With all the turbulence on the South African political scene it has been difficult to discern the direction of the JSE over the past year. The JSE Overall index has moved sideways while the markets of the world, and especially Wall Street have been making new highs.
Consider the chart:
The optimism of March, April and the first half of May suddenly gave way to renewed negativity, probably because the Minister of Mineral Resources published a ridiculous third version of the mining charter which has driven investors away from South Africa and wiped about R51bn off our resource shares.
That took the JSE Overall index all the way back to its previous support level at about 50800. At that level there has been considerable support resulting in what technicians call an “island” formation. An island usually occurs after a steep fall resolves itself into a period of “backing and filling” until the uncertainty and fear is driven out of the market by bargain hunters – then there is a strong recovery as investors pile back into shares at the lower levels.

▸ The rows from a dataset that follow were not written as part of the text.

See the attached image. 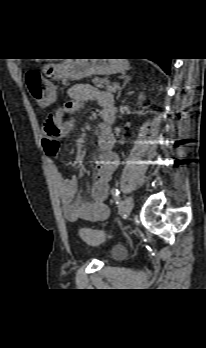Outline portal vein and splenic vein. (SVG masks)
I'll return each instance as SVG.
<instances>
[{
	"label": "portal vein and splenic vein",
	"instance_id": "obj_1",
	"mask_svg": "<svg viewBox=\"0 0 206 348\" xmlns=\"http://www.w3.org/2000/svg\"><path fill=\"white\" fill-rule=\"evenodd\" d=\"M113 86H114V87H118L119 84H118L117 82H115V83L113 84Z\"/></svg>",
	"mask_w": 206,
	"mask_h": 348
}]
</instances>
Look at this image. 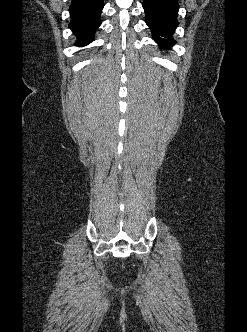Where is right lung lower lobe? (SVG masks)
I'll return each mask as SVG.
<instances>
[{"label": "right lung lower lobe", "mask_w": 247, "mask_h": 332, "mask_svg": "<svg viewBox=\"0 0 247 332\" xmlns=\"http://www.w3.org/2000/svg\"><path fill=\"white\" fill-rule=\"evenodd\" d=\"M103 7V0H72L69 7V27L77 37L76 46H85L93 41L94 34L101 25Z\"/></svg>", "instance_id": "obj_1"}]
</instances>
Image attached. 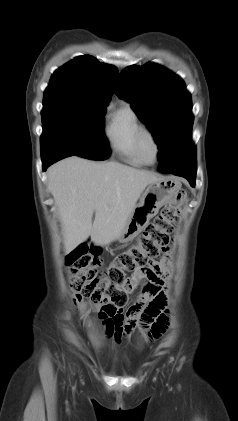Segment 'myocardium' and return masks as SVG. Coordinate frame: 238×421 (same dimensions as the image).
<instances>
[{"label": "myocardium", "instance_id": "myocardium-1", "mask_svg": "<svg viewBox=\"0 0 238 421\" xmlns=\"http://www.w3.org/2000/svg\"><path fill=\"white\" fill-rule=\"evenodd\" d=\"M149 143L153 148V154L150 156L146 150V144ZM137 145L139 152L147 164H153L156 162L159 153L160 146L154 133L146 127H143L137 138Z\"/></svg>", "mask_w": 238, "mask_h": 421}]
</instances>
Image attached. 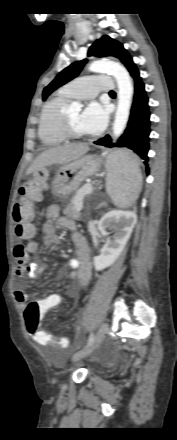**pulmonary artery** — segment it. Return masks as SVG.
<instances>
[{
    "mask_svg": "<svg viewBox=\"0 0 177 440\" xmlns=\"http://www.w3.org/2000/svg\"><path fill=\"white\" fill-rule=\"evenodd\" d=\"M62 88L73 98L91 99L99 92H109L114 88V84L110 76L94 74L75 79Z\"/></svg>",
    "mask_w": 177,
    "mask_h": 440,
    "instance_id": "pulmonary-artery-1",
    "label": "pulmonary artery"
}]
</instances>
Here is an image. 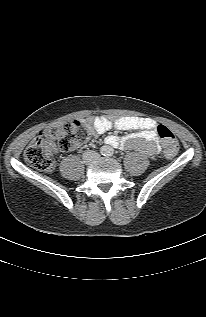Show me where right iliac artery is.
I'll return each mask as SVG.
<instances>
[{
    "instance_id": "82829eb1",
    "label": "right iliac artery",
    "mask_w": 206,
    "mask_h": 317,
    "mask_svg": "<svg viewBox=\"0 0 206 317\" xmlns=\"http://www.w3.org/2000/svg\"><path fill=\"white\" fill-rule=\"evenodd\" d=\"M100 153L102 155H106L107 154V150L105 148H101Z\"/></svg>"
}]
</instances>
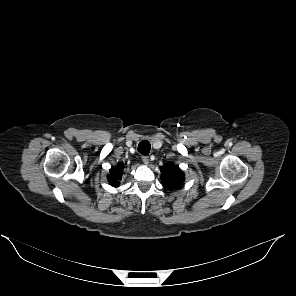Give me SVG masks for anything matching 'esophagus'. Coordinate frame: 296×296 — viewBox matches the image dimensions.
<instances>
[{"mask_svg": "<svg viewBox=\"0 0 296 296\" xmlns=\"http://www.w3.org/2000/svg\"><path fill=\"white\" fill-rule=\"evenodd\" d=\"M142 161L145 165H147L149 163V157L146 155L142 156Z\"/></svg>", "mask_w": 296, "mask_h": 296, "instance_id": "esophagus-1", "label": "esophagus"}]
</instances>
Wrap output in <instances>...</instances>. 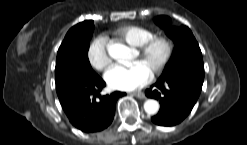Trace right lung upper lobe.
<instances>
[{
  "label": "right lung upper lobe",
  "instance_id": "cb5924a9",
  "mask_svg": "<svg viewBox=\"0 0 247 145\" xmlns=\"http://www.w3.org/2000/svg\"><path fill=\"white\" fill-rule=\"evenodd\" d=\"M91 23H94L93 21H84L82 23H79L77 25H75L74 27H79V26H83V25H89Z\"/></svg>",
  "mask_w": 247,
  "mask_h": 145
}]
</instances>
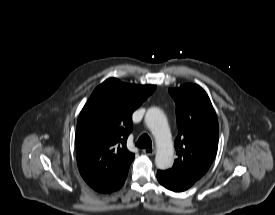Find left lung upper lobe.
<instances>
[{
    "label": "left lung upper lobe",
    "mask_w": 275,
    "mask_h": 215,
    "mask_svg": "<svg viewBox=\"0 0 275 215\" xmlns=\"http://www.w3.org/2000/svg\"><path fill=\"white\" fill-rule=\"evenodd\" d=\"M176 103L175 139L178 158L168 171L192 182L199 180L212 164L218 146L216 113L206 92L198 85L185 84L169 89Z\"/></svg>",
    "instance_id": "left-lung-upper-lobe-1"
}]
</instances>
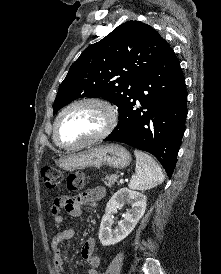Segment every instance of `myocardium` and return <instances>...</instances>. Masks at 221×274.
Segmentation results:
<instances>
[{"label":"myocardium","instance_id":"1","mask_svg":"<svg viewBox=\"0 0 221 274\" xmlns=\"http://www.w3.org/2000/svg\"><path fill=\"white\" fill-rule=\"evenodd\" d=\"M80 105H95L100 107L106 117V122L103 127V129L97 133L96 135L92 136L91 138H88L82 142L76 143V144H66L60 141L58 137V128H59V123L62 119V117L72 108L80 106ZM118 122V113L116 108L113 106L112 103L109 101L102 99V98H97V97H85L81 99H77L71 103H69L67 106H65L58 116L55 119L54 122V127H53V140L54 142L61 148L64 149H79L91 144H94L96 142H99L106 138L116 127Z\"/></svg>","mask_w":221,"mask_h":274}]
</instances>
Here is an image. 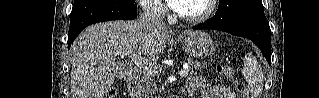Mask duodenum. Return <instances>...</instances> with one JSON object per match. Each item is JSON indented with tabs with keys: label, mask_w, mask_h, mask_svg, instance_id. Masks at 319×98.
<instances>
[{
	"label": "duodenum",
	"mask_w": 319,
	"mask_h": 98,
	"mask_svg": "<svg viewBox=\"0 0 319 98\" xmlns=\"http://www.w3.org/2000/svg\"><path fill=\"white\" fill-rule=\"evenodd\" d=\"M141 80L138 76H135L128 82V91L131 98H139Z\"/></svg>",
	"instance_id": "1"
}]
</instances>
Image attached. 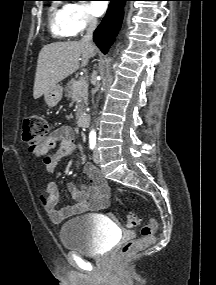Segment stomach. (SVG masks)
Segmentation results:
<instances>
[{
  "label": "stomach",
  "mask_w": 216,
  "mask_h": 285,
  "mask_svg": "<svg viewBox=\"0 0 216 285\" xmlns=\"http://www.w3.org/2000/svg\"><path fill=\"white\" fill-rule=\"evenodd\" d=\"M62 95L63 88L61 85L57 84L50 91L44 94V99L49 107H54L61 101Z\"/></svg>",
  "instance_id": "0dacf381"
}]
</instances>
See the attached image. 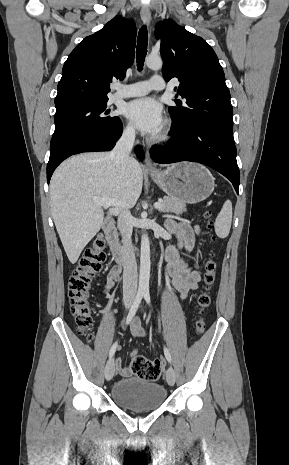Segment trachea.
Returning <instances> with one entry per match:
<instances>
[{"instance_id":"trachea-1","label":"trachea","mask_w":289,"mask_h":465,"mask_svg":"<svg viewBox=\"0 0 289 465\" xmlns=\"http://www.w3.org/2000/svg\"><path fill=\"white\" fill-rule=\"evenodd\" d=\"M148 45V33L146 26H143L138 33L136 60L138 70L141 71L144 65Z\"/></svg>"}]
</instances>
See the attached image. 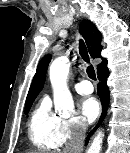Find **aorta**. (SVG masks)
I'll return each instance as SVG.
<instances>
[{"instance_id": "aorta-1", "label": "aorta", "mask_w": 130, "mask_h": 153, "mask_svg": "<svg viewBox=\"0 0 130 153\" xmlns=\"http://www.w3.org/2000/svg\"><path fill=\"white\" fill-rule=\"evenodd\" d=\"M69 69L70 63L68 58L58 57L52 62L49 70L55 111L63 116H69L74 110V101L67 86ZM103 137L104 133L98 131L88 149V153H100Z\"/></svg>"}]
</instances>
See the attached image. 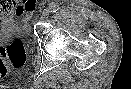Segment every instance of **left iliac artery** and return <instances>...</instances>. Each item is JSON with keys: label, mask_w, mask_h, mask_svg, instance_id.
I'll return each instance as SVG.
<instances>
[{"label": "left iliac artery", "mask_w": 131, "mask_h": 89, "mask_svg": "<svg viewBox=\"0 0 131 89\" xmlns=\"http://www.w3.org/2000/svg\"><path fill=\"white\" fill-rule=\"evenodd\" d=\"M49 10L50 12H56L59 10V5L57 3L52 2L49 4Z\"/></svg>", "instance_id": "left-iliac-artery-1"}]
</instances>
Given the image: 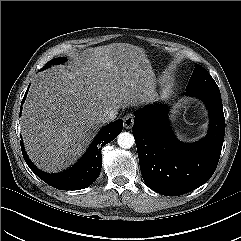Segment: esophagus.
I'll use <instances>...</instances> for the list:
<instances>
[{
    "label": "esophagus",
    "mask_w": 241,
    "mask_h": 241,
    "mask_svg": "<svg viewBox=\"0 0 241 241\" xmlns=\"http://www.w3.org/2000/svg\"><path fill=\"white\" fill-rule=\"evenodd\" d=\"M123 120H124V127L126 129H131L133 124H134V117H133V115L132 114H127V115H125Z\"/></svg>",
    "instance_id": "esophagus-1"
}]
</instances>
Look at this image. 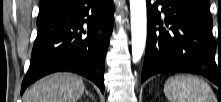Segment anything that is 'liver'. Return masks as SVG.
<instances>
[{"mask_svg":"<svg viewBox=\"0 0 221 102\" xmlns=\"http://www.w3.org/2000/svg\"><path fill=\"white\" fill-rule=\"evenodd\" d=\"M85 91L81 77L54 73L37 81L23 95V102H77Z\"/></svg>","mask_w":221,"mask_h":102,"instance_id":"liver-1","label":"liver"}]
</instances>
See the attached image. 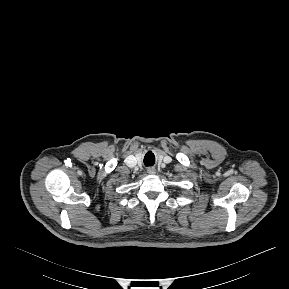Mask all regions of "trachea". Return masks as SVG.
Masks as SVG:
<instances>
[{"mask_svg": "<svg viewBox=\"0 0 289 289\" xmlns=\"http://www.w3.org/2000/svg\"><path fill=\"white\" fill-rule=\"evenodd\" d=\"M155 162V157L151 152H148L144 158V164L146 166H152Z\"/></svg>", "mask_w": 289, "mask_h": 289, "instance_id": "3493384b", "label": "trachea"}]
</instances>
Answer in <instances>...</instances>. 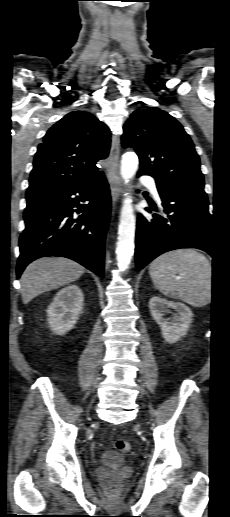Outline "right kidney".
Segmentation results:
<instances>
[{"label": "right kidney", "mask_w": 230, "mask_h": 517, "mask_svg": "<svg viewBox=\"0 0 230 517\" xmlns=\"http://www.w3.org/2000/svg\"><path fill=\"white\" fill-rule=\"evenodd\" d=\"M83 309V292L77 285L58 291L47 309L50 329L58 335L71 330Z\"/></svg>", "instance_id": "obj_1"}]
</instances>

The JSE Overall’s island was broken convincingly yesterday (Monday 3rd July) when it made a strong positive candle.
In the previous article we suggested that the JSE was due to do some catching up with other world markets and that it was relatively under-priced at current levels.
It seems likely that the S&P500 index will make a new record high now that the U.S. Independence Day holiday is over. The S&P looks quite ready for an upside breakout following the recent correction:
You should be positioned to take advantage.